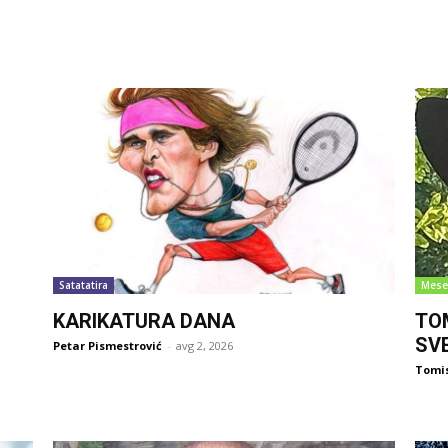
Satatatira
Mese
KARIKATURA DANA
TO
SV
Petar Pismestrović
-
avg 2, 2026
Tomi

^^^^^^^^^^^^^^^^

■ **Task description**: When copying the entries, drop the images and keep every line exact.

■ **Response**:
Satatatira
Mese
KARIKATURA DANA
TO
SV
Petar Pismestrović
-
avg 2, 2026
Tomi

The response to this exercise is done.